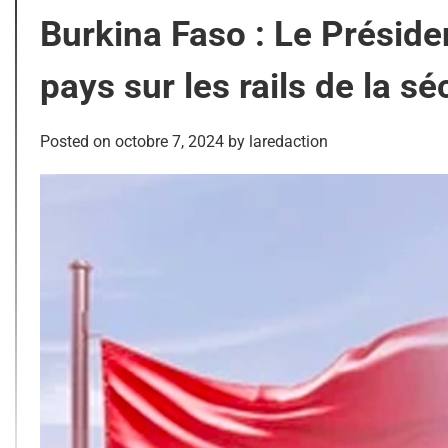
Burkina Faso : Le Préside
pays sur les rails de la sé
Posted on
octobre 7, 2024
by
laredaction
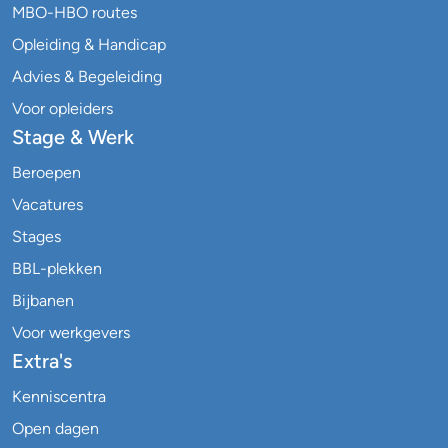
MBO-HBO routes
Opleiding & Handicap
Advies & Begeleiding
Voor opleiders
Stage & Werk
Beroepen
Vacatures
Stages
BBL-plekken
Bijbanen
Voor werkgevers
Extra's
Kenniscentra
Open dagen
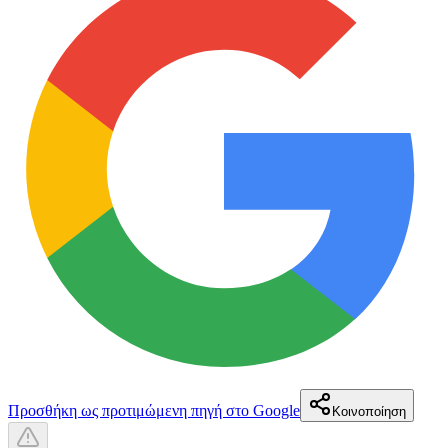
Προσθήκη ως προτιμώμενη πηγή στο Google
Κοινοποίηση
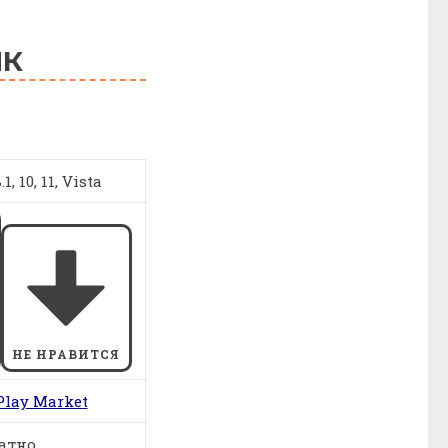
ПК
1, 10, 11, Vista
НЕ НРАВИТСЯ
Play Market
атно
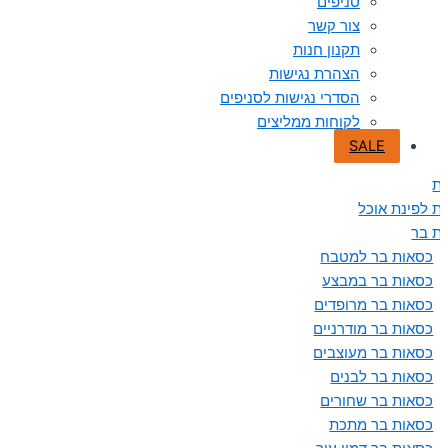
סניפים
צור קשר
תקנון חנות
הצהרת נגישות
הסדרי נגישות לסניפים
לקוחות ממליצים
SALE
ת
ת לפינת אוכל
ת בר
כסאות בר למטבח
כסאות בר במבצע
כסאות בר מרופדים
כסאות בר מודרניים
כסאות בר מעוצבים
כסאות בר לבנים
כסאות בר שחורים
כסאות בר מתכת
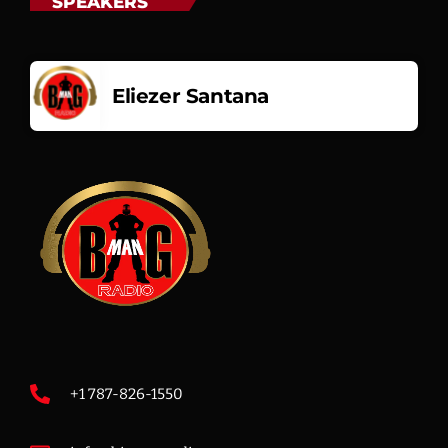
SPEAKERS
Eliezer Santana
+1 787-826-1550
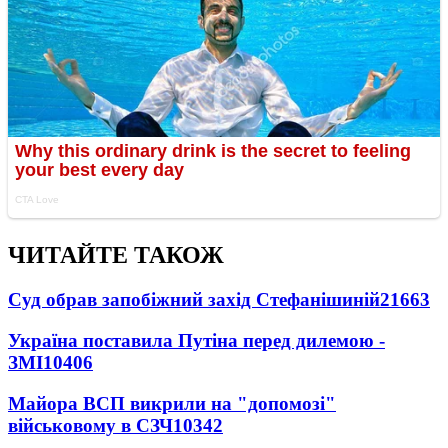
ЧИТАЙТЕ ТАКОЖ
Суд обрав запобіжний захід Стефанішиній
21663
Україна поставила Путіна перед дилемою -
ЗМІ
10406
Майора ВСП викрили на "допомозі"
військовому в СЗЧ
10342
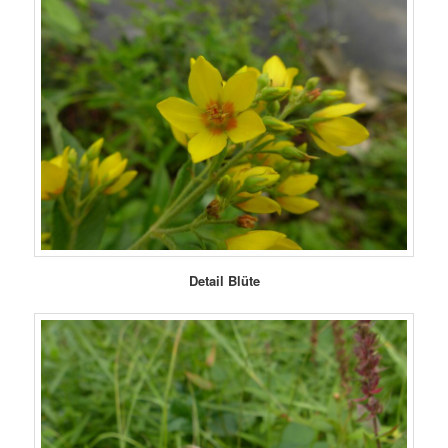
Detail Blüte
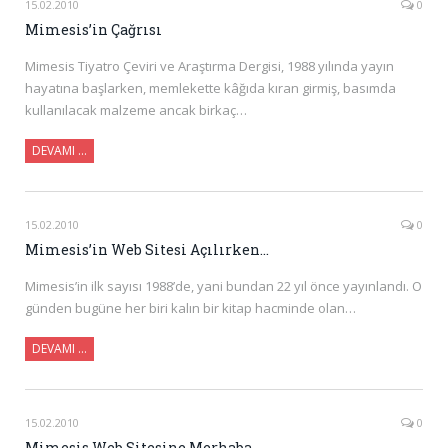
15.02.2010
0
Mimesis’in Çağrısı
Mimesis Tiyatro Çeviri ve Araştırma Dergisi, 1988 yılında yayın
hayatına başlarken, memlekette kâğıda kıran girmiş, basımda
kullanılacak malzeme ancak birkaç…
DEVAMI …
15.02.2010
0
Mimesis’in Web Sitesi Açılırken…
Mimesis’in ilk sayısı 1988’de, yani bundan 22 yıl önce yayınlandı. O
günden bugüne her biri kalın bir kitap hacminde olan…
DEVAMI …
15.02.2010
0
Mimesis Web Sitesine Merhaba…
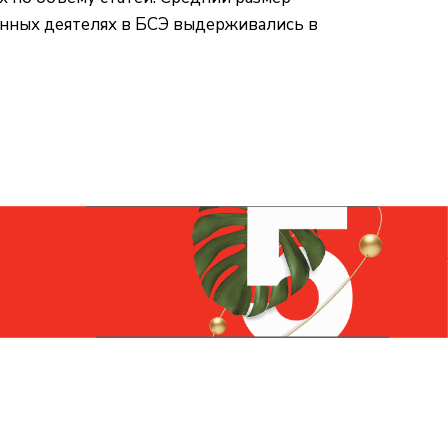
венных деятелях в БСЭ выдерживались в
Контакты
+7 (831) 266-0321
info@knizhniy.com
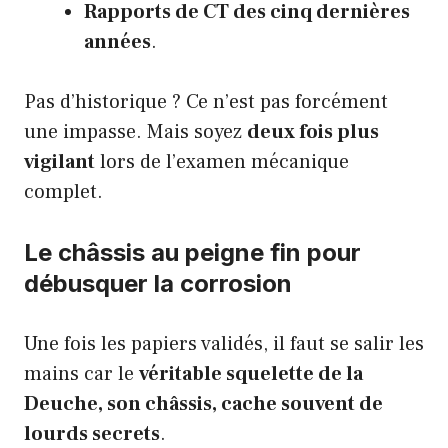
Rapports de CT des cinq dernières
années
.
Pas d’historique ? Ce n’est pas forcément
une impasse. Mais soyez
deux fois plus
vigilant
lors de l’examen mécanique
complet.
Le châssis au peigne fin pour
débusquer la corrosion
Une fois les papiers validés, il faut se salir les
mains car le
véritable squelette de la
Deuche, son châssis, cache souvent de
lourds secrets
.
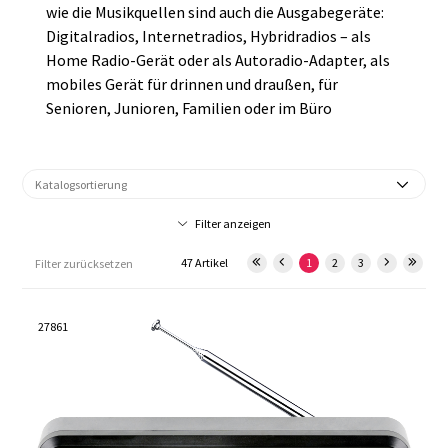
wie die Musikquellen sind auch die Ausgabegeräte:
Digitalradios, Internetradios, Hybridradios – als
Home Radio-Gerät oder als Autoradio-Adapter, als
mobiles Gerät für drinnen und draußen, für
Senioren, Junioren, Familien oder im Büro
Filter anzeigen
47 Artikel
1
2
3
Filter zurücksetzen
27861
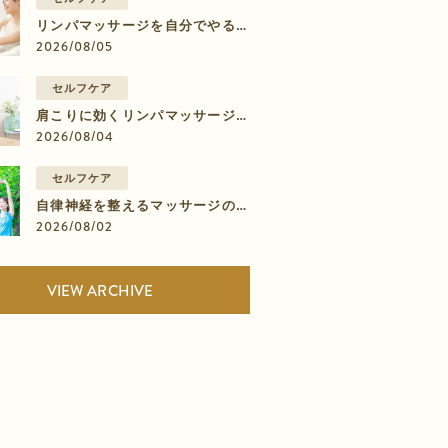
リンパマッサージを自分でやるた
めの基礎知識｜脚のむくみに効く
2026/08/05
9ステップ
セルフケア
肩こりに効くリンパマッサージの
やり方｜もむより流すマッサージ
2026/08/04
の4ステップ
セルフケア
自律神経を整えるマッサージのや
り方
2026/08/02
VIEW ARCHIVE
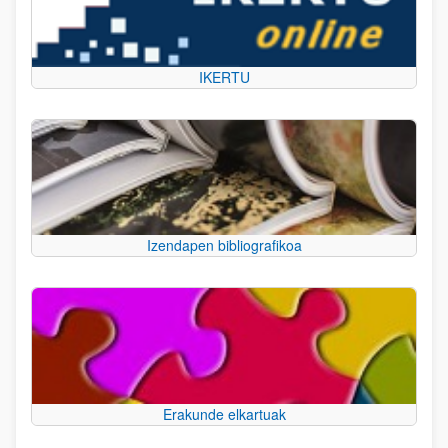
IKERTU
Izendapen bibliografikoa
Erakunde elkartuak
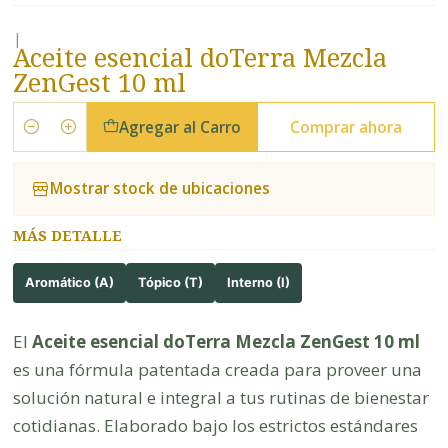
|
Aceite esencial doTerra Mezcla
ZenGest 10 ml
Agregar al Carro
Comprar ahora
Cantidad
Mostrar stock de ubicaciones
MÁS DETALLE
Aromático (A)
Tópico (T)
Interno (I)
El
Aceite esencial doTerra Mezcla ZenGest 10 ml
es una fórmula patentada creada para proveer una
solución natural e integral a tus rutinas de bienestar
cotidianas. Elaborado bajo los estrictos estándares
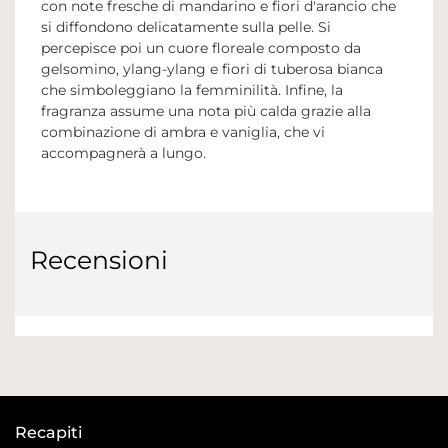
con note fresche di mandarino e fiori d'arancio che
si diffondono delicatamente sulla pelle. Si
percepisce poi un cuore floreale composto da
gelsomino, ylang-ylang e fiori di tuberosa bianca
che simboleggiano la femminilità. Infine, la
fragranza assume una nota più calda grazie alla
combinazione di ambra e vaniglia, che vi
accompagnerà a lungo.
Recensioni
Recapiti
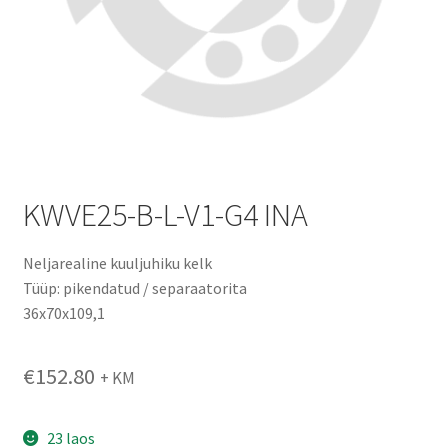
KWVE25-B-L-V1-G4 INA
Neljarealine kuuljuhiku kelk
Tüüp: pikendatud / separaatorita
36x70x109,1
€
152.80
+ KM
23 laos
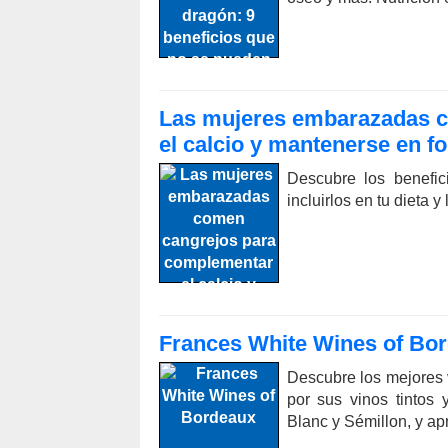
Las mujeres embarazadas 
el calcio y mantenerse en f
Descubre los benefi
incluirlos en tu dieta 
Frances White Wines of Bo
Descubre los mejores 
por sus vinos tintos
Blanc y Sémillon, y ap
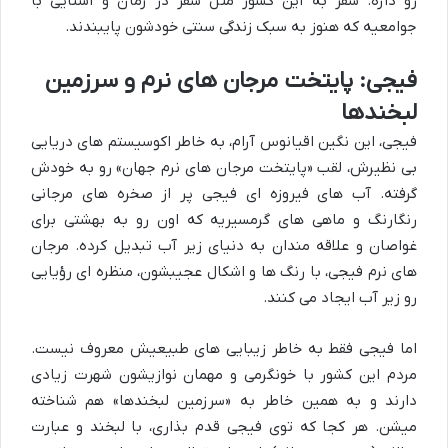
رو داره. سفر به این کشور مثل سفر در زمان و آشنایی با
جوامعیه که هنوز به سبک زندگی سنتی خودشون پایبندند.
فیجی: پایتخت مرجان های نرم و سرزمین
لبخندها
فیجی، این نگین اقیانوس آرام، به خاطر اکوسیستم های دریایی
بی نظیرش، لقب «پایتخت مرجان های نرم جهان» رو به خودش
گرفته. آب های فیروزه ای فیجی پر از صخره های مرجانی
رنگارنگ و ماهی های گرمسیریه که اون رو به بهشتی برای
غواصان و علاقه مندان به دنیای زیر آب تبدیل کرده. مرجان
های نرم فیجی، با رنگ ها و اشکال عجیبشون، منظره ای رؤیایی
رو زیر آب ایجاد می کنند.
اما فیجی فقط به خاطر زیبایی های طبیعیش معروف نیست.
مردم این کشور با خونگرمی و مهمان نوازیشون شهرت زیادی
دارند و به همین خاطر به «سرزمین لبخندها» هم شناخته
میشن. هر کجا که توی فیجی قدم بذاری، با لبخند و عبارت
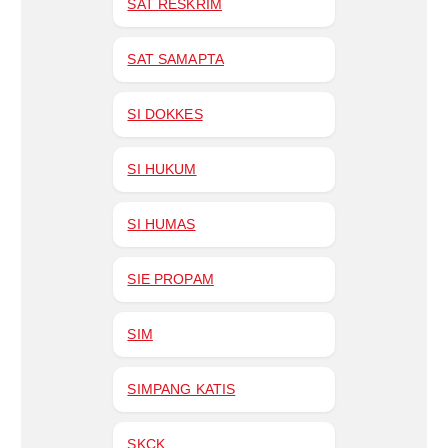
SAT RESKRIM
SAT SAMAPTA
SI DOKKES
SI HUKUM
SI HUMAS
SIE PROPAM
SIM
SIMPANG KATIS
SKCK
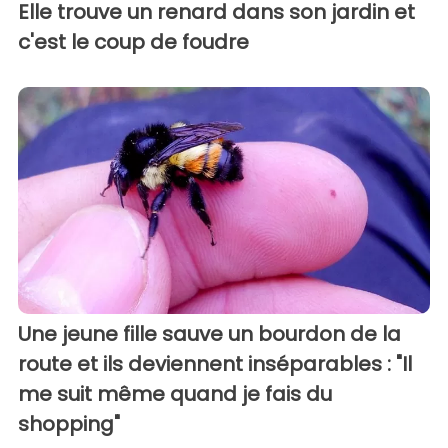
Elle trouve un renard dans son jardin et
c'est le coup de foudre
Une jeune fille sauve un bourdon de la
route et ils deviennent inséparables : "Il
me suit même quand je fais du
shopping"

-=-=-=-=-

■ PROBLEM STATEMENT
Every record above must be given again exactly; drop the pictures.

■ RESULT FOR THIS TASK
Burkina Faso : Le Préside
pays sur les rails de la sé
Posted on
octobre 7, 2024
by
laredaction
MBO-HBO routes
Opleiding & Handicap
Advies & Begeleiding
Voor opleiders
Stage & Werk
Beroepen
Vacatures
Stages
BBL-plekken
Bijbanen
Voor werkgevers
Extra's
Kenniscentra
Open dagen
Προσθήκη ως προτιμώμενη πηγή στο Google
Κοινοποίηση
ПК
1, 10, 11, Vista
НЕ НРАВИТСЯ
Play Market
атно
סניפים
צור קשר
תקנון חנות
הצהרת נגישות
הסדרי נגישות לסניפים
לקוחות ממליצים
SALE
ת
ת לפינת אוכל
ת בר
כסאות בר למטבח
כסאות בר במבצע
כסאות בר מרופדים
כסאות בר מודרניים
כסאות בר מעוצבים
כסאות בר לבנים
כסאות בר שחורים
כסאות בר מתכת
SPEAKERS
Eliezer Santana
+1 787-826-1550
ЧИТАЙТЕ ТАКОЖ
Суд обрав запобіжний захід Стефанішиній
21663
Україна поставила Путіна перед дилемою -
ЗМІ
10406
Майора ВСП викрили на "допомозі"
військовому в СЗЧ
10342
Detail Blüte
15.02.2010
0
Mimesis’in Çağrısı
Mimesis Tiyatro Çeviri ve Araştırma Dergisi, 1988 yılında yayın
hayatına başlarken, memlekette kâğıda kıran girmiş, basımda
kullanılacak malzeme ancak birkaç…
DEVAMI …
15.02.2010
0
Mimesis’in Web Sitesi Açılırken…
Mimesis’in ilk sayısı 1988’de, yani bundan 22 yıl önce yayınlandı. O
günden bugüne her biri kalın bir kitap hacminde olan…
DEVAMI …
15.02.2010
0
Mimesis Web Sitesine Merhaba…
венных деятелях в БСЭ выдерживались в
Контакты
+7 (831) 266-0321
info@knizhniy.com
Rapports de CT des cinq dernières
années
.
Pas d’historique ? Ce n’est pas forcément
une impasse. Mais soyez
deux fois plus
vigilant
lors de l’examen mécanique
complet.
Le châssis au peigne fin pour
débusquer la corrosion
Une fois les papiers validés, il faut se salir les
mains car le
véritable squelette de la
Deuche, son châssis, cache souvent de
lourds secrets
.
wie die Musikquellen sind auch die Ausgabegeräte:
Digitalradios, Internetradios, Hybridradios – als
Home Radio-Gerät oder als Autoradio-Adapter, als
mobiles Gerät für drinnen und draußen, für
Senioren, Junioren, Familien oder im Büro
Filter anzeigen
47 Artikel
1
2
3
Filter zurücksetzen
27861
リンパマッサージを自分でやるた
めの基礎知識｜脚のむくみに効く
2026/08/05
9ステップ
セルフケア
肩こりに効くリンパマッサージの
やり方｜もむより流すマッサージ
2026/08/04
の4ステップ
セルフケア
自律神経を整えるマッサージのや
り方
2026/08/02
VIEW ARCHIVE
IKERTU
Izendapen bibliografikoa
Erakunde elkartuak
|
Aceite esencial doTerra Mezcla
ZenGest 10 ml
Agregar al Carro
Comprar ahora
Cantidad
Mostrar stock de ubicaciones
MÁS DETALLE
Aromático (A)
Tópico (T)
Interno (I)
El
Aceite esencial doTerra Mezcla ZenGest 10 ml
es una fórmula patentada creada para proveer una
solución natural e integral a tus rutinas de bienestar
cotidianas. Elaborado bajo los estrictos estándares
con note fresche di mandarino e fiori d'arancio che
si diffondono delicatamente sulla pelle. Si
percepisce poi un cuore floreale composto da
gelsomino, ylang-ylang e fiori di tuberosa bianca
che simboleggiano la femminilità. Infine, la
fragranza assume una nota più calda grazie alla
combinazione di ambra e vaniglia, che vi
accompagnerà a lungo.
Recensioni
Recapiti
KWVE25-B-L-V1-G4 INA
Neljarealine kuuljuhiku kelk
Tüüp: pikendatud / separaatorita
36x70x109,1
€
152.80
+ KM
23 laos
Las mujeres embarazadas 
el calcio y mantenerse en f
Descubre los benefi
incluirlos en tu dieta 
Frances White Wines of Bo
Descubre los mejores 
por sus vinos tintos
Blanc y Sémillon, y ap
رو داره. سفر به این کشور مثل سفر در زمان و آشنایی با
جوامعیه که هنوز به سبک زندگی سنتی خودشون پایبندند.
فیجی: پایتخت مرجان های نرم و سرزمین
لبخندها
فیجی، این نگین اقیانوس آرام، به خاطر اکوسیستم های دریایی
بی نظیرش، لقب «پایتخت مرجان های نرم جهان» رو به خودش
گرفته. آب های فیروزه ای فیجی پر از صخره های مرجانی
رنگارنگ و ماهی های گرمسیریه که اون رو به بهشتی برای
غواصان و علاقه مندان به دنیای زیر آب تبدیل کرده. مرجان
های نرم فیجی، با رنگ ها و اشکال عجیبشون، منظره ای رؤیایی
رو زیر آب ایجاد می کنند.
اما فیجی فقط به خاطر زیبایی های طبیعیش معروف نیست.
مردم این کشور با خونگرمی و مهمان نوازیشون شهرت زیادی
دارند و به همین خاطر به «سرزمین لبخندها» هم شناخته
میشن. هر کجا که توی فیجی قدم بذاری، با لبخند و عبارت
SAT RESKRIM
SAT SAMAPTA
SI DOKKES
SI HUKUM
SI HUMAS
SIE PROPAM
SIM
SIMPANG KATIS
SKCK
Elle trouve un renard dans son jardin et
c'est le coup de foudre
Une jeune fille sauve un bourdon de la
route et ils deviennent inséparables : "Il
me suit même quand je fais du
shopping"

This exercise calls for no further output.